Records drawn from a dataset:
==*==

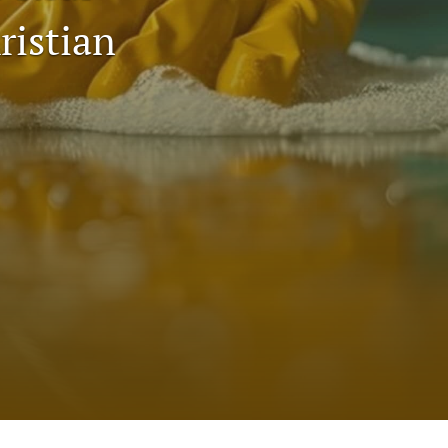
to
ristian
fe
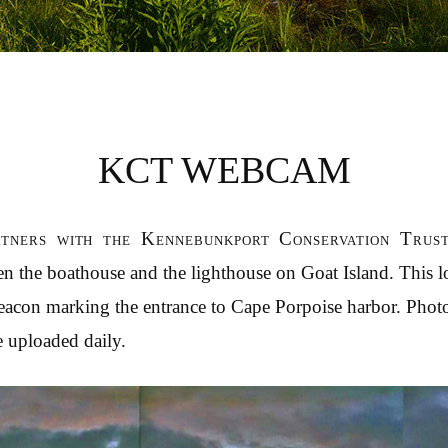
KCT WEBCAM
tners with the Kennebunkport Conservation Tru
n the boathouse and the lighthouse on Goat Island. This 
beacon marking the entrance to Cape Porpoise harbor. Photo
e uploaded daily.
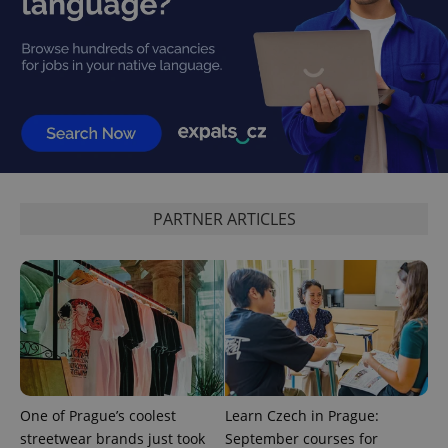
reports.
_ga_LSHBD1S1X4
.expats.cz
1 year 1
This cookie
month
is used by
Google
Analytics to
persist
session
state.
PARTNER ARTICLES
One of Prague’s coolest
Learn Czech in Prague:
streetwear brands just took
September courses for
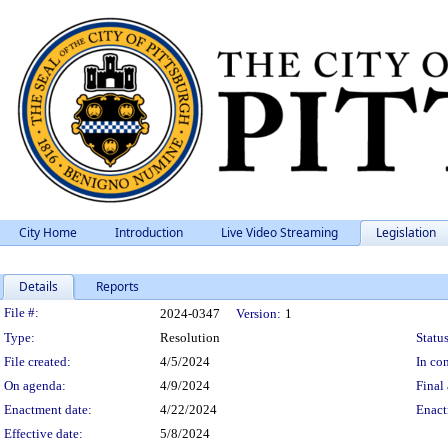
City Home
Introduction
Live Video Streaming
Legislation
Details
Reports
Legislation Details
File #:
2024-0347
Version:
1
Type:
Resolution
Status
File created:
4/5/2024
In con
On agenda:
4/9/2024
Final 
Enactment date:
4/22/2024
Enact
Effective date:
5/8/2024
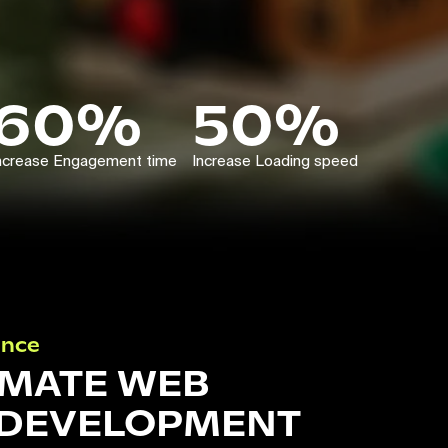
60%
50%
ncrease Engagement time
Increase Loading speed
ance
IMATE WEB
 DEVELOPMENT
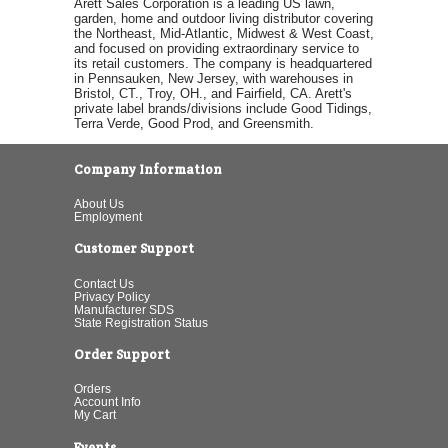
Arett Sales Corporation is a leading US lawn,
garden, home and outdoor living distributor covering
the Northeast, Mid-Atlantic, Midwest & West Coast,
and focused on providing extraordinary service to
its retail customers. The company is headquartered
in Pennsauken, New Jersey, with warehouses in
Bristol, CT., Troy, OH., and Fairfield, CA. Arett's
private label brands/divisions include Good Tidings,
Terra Verde, Good Prod, and Greensmith.
Company Information
About Us
Employment
Customer Support
Contact Us
Privacy Policy
Manufacturer SDS
State Registration Status
Order Support
Orders
Account Info
My Cart
Events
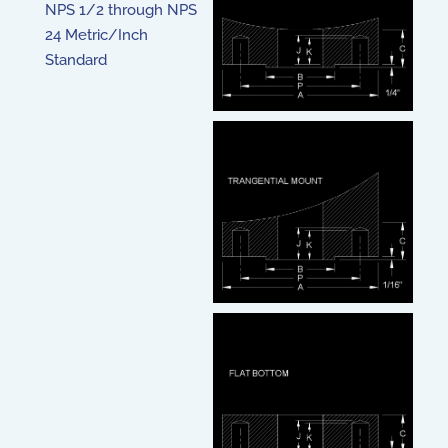
NPS 1/2 through NPS
24 Metric/Inch
Standard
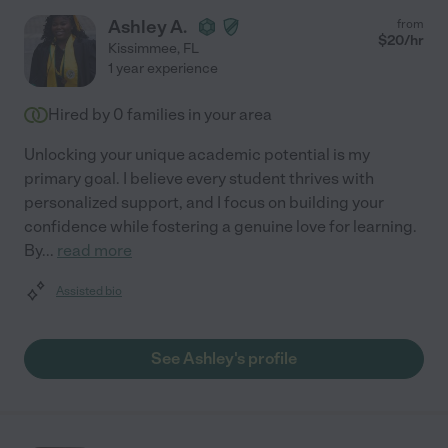
Ashley A.
from
$
20
/hr
Kissimmee
,
FL
1 year experience
Hired by
0
families in your area
Unlocking your unique academic potential is my
primary goal. I believe every student thrives with
personalized support, and I focus on building your
confidence while fostering a genuine love for learning.
By
...
read more
Assisted bio
See Ashley's profile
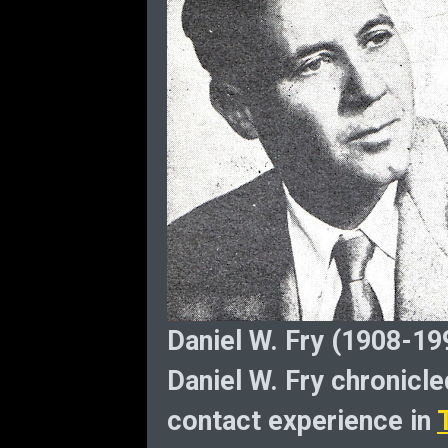
Daniel W. Fry (1908-19
Daniel W. Fry chronicled
contact experience in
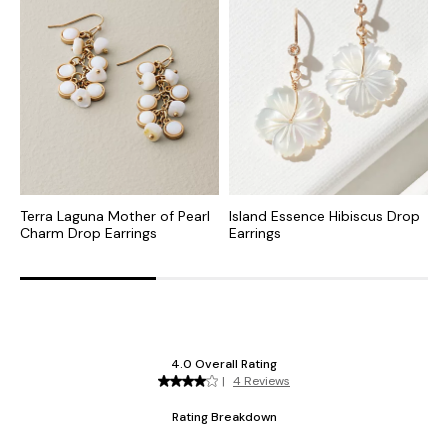
Terra Laguna Mother of Pearl
Island Essence Hibiscus Drop
O
Charm Drop Earrings
Earrings
P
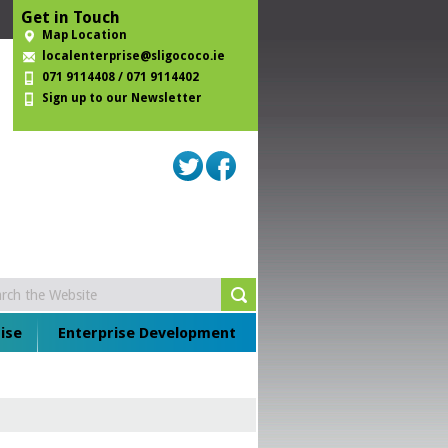
Get in Touch
Map Location
localenterprise@sligococo.ie
071 9114408 / 071 9114402
Sign up to our Newsletter
ise
Enterprise Development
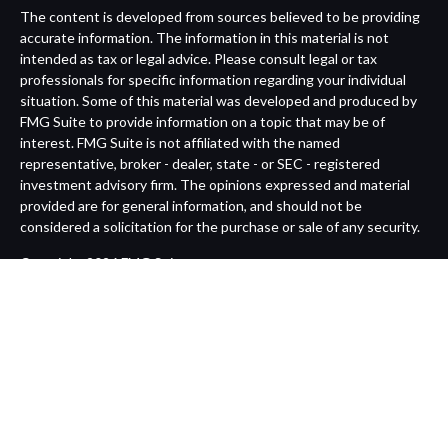
The content is developed from sources believed to be providing
accurate information. The information in this material is not
intended as tax or legal advice. Please consult legal or tax
professionals for specific information regarding your individual
situation. Some of this material was developed and produced by
FMG Suite to provide information on a topic that may be of
interest. FMG Suite is not affiliated with the named
representative, broker - dealer, state - or SEC - registered
investment advisory firm. The opinions expressed and material
provided are for general information, and should not be
considered a solicitation for the purchase or sale of any security.
Copyright 2026 FMG Suite.
Avantax is a distinct community within Cetera Wealth Services
LLC. Securities offered through Cetera Wealth Services, LLC
(doing insurance business in CA as CFGAN Insurance Agency
LLC), member
FINRA
/
SIPC
. Advisory Services offered through
Cetera Investment Advisers LLC, a registered investment
adviser. Cetera is under separate ownership from any other
named entity.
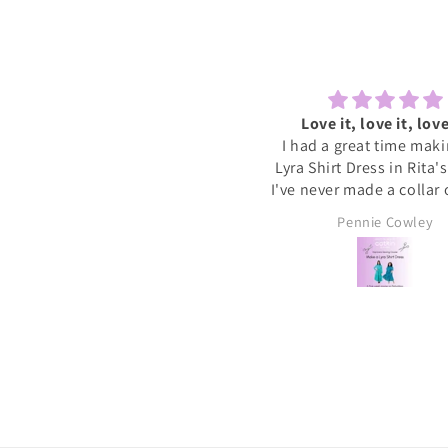
Lovely to sew and chat
Love it, love it, love
ecently tried one of the Sewcial
I had a great time mak
essions as I never find time to
Lyra Shirt Dress in Rita'
w for myself these days. It was
I've never made a collar
reat to have some dedicated
buttonholes before and 
Sally
Pennie Cowley
time to get started on a new
if I had been doing this 
project whilst meeting new
would have given up. R
people and chatting whilst
very patient and guid
reating. I will definitely book
through the instructions
nother and hopefully get a bit
me the confidence and s
more done on my project.
needed to complete the
I wore the finished dres
weekend and have rec
soooo many compliments
my new favourite ❤️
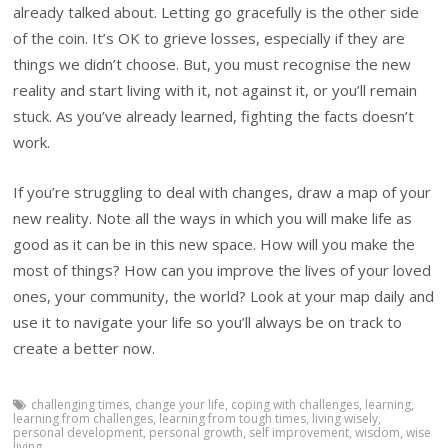
already talked about. Letting go gracefully is the other side
of the coin. It’s OK to grieve losses, especially if they are
things we didn’t choose. But, you must recognise the new
reality and start living with it, not against it, or you’ll remain
stuck. As you’ve already learned, fighting the facts doesn’t
work.
If you’re struggling to deal with changes, draw a map of your
new reality. Note all the ways in which you will make life as
good as it can be in this new space. How will you make the
most of things? How can you improve the lives of your loved
ones, your community, the world? Look at your map daily and
use it to navigate your life so you’ll always be on track to
create a better now.
challenging times
,
change your life
,
coping with challenges
,
learning
,
learning from challenges
,
learning from tough times
,
living wisely
,
personal development
,
personal growth
,
self improvement
,
wisdom
,
wise
living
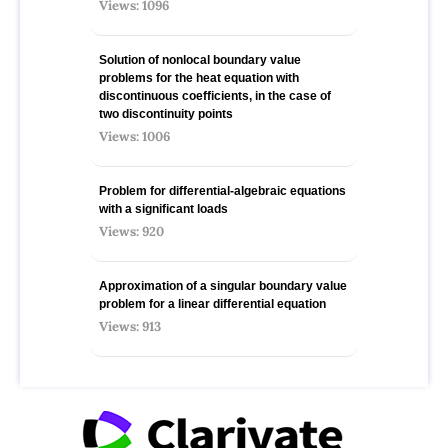
Views: 1096
Solution of nonlocal boundary value
problems for the heat equation with
discontinuous coefficients, in the case of
two discontinuity points
Views: 1006
Problem for differential-algebraic equations
with a significant loads
Views: 920
Approximation of a singular boundary value
problem for a linear differential equation
Views: 913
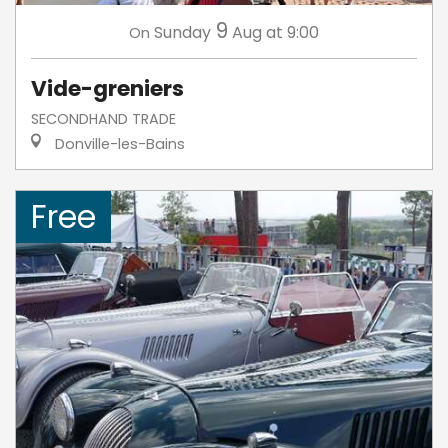
9
Sunday
Aug
at 9:00
On
Vide-greniers
SECONDHAND TRADE
Donville-les-Bains
Free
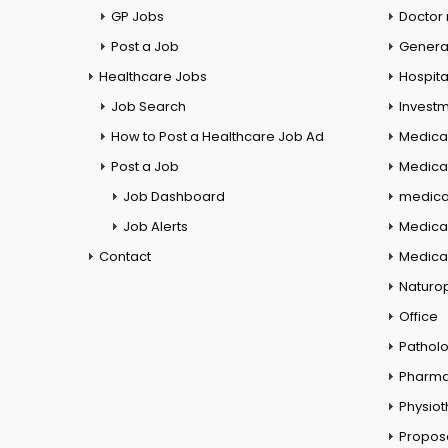
GP Jobs
Doctor
Post a Job
General
Healthcare Jobs
Hospita
Job Search
Investm
How to Post a Healthcare Job Ad
Medica
Post a Job
Medical
Job Dashboard
medical
Job Alerts
Medica
Contact
Medical
Naturo
Office
Pathol
Pharm
Physio
Propos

==*==

Problem description
Read the entries above and find each line holding the word "Suite". Copy it out.

Result below
FMG Suite to provide information on a topic that may be of
interest. FMG Suite is not affiliated with the named
Copyright 2026 FMG Suite.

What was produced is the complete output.